** Record set follows **

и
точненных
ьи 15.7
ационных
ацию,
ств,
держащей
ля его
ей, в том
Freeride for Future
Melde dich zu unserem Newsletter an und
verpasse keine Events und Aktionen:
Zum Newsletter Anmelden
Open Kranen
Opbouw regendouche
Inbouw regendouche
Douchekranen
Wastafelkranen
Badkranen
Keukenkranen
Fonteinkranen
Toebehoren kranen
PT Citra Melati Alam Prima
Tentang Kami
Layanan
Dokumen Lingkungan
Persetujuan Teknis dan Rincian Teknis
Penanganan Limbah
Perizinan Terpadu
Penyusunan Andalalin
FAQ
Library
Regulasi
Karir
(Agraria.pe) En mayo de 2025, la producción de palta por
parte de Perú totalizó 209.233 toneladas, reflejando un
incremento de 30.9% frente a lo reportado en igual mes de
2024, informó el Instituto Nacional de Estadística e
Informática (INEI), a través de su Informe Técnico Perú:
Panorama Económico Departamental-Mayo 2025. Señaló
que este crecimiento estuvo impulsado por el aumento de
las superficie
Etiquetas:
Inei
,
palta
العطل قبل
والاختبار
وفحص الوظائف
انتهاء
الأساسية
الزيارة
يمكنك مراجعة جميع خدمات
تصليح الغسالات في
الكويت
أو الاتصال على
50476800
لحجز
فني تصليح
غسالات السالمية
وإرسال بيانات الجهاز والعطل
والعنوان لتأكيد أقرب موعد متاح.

** End of Record set **

Task requirements: Note each line above that holds "regendouche", then copy all of them.

Output of the exercise:
Opbouw regendouche
Inbouw regendouche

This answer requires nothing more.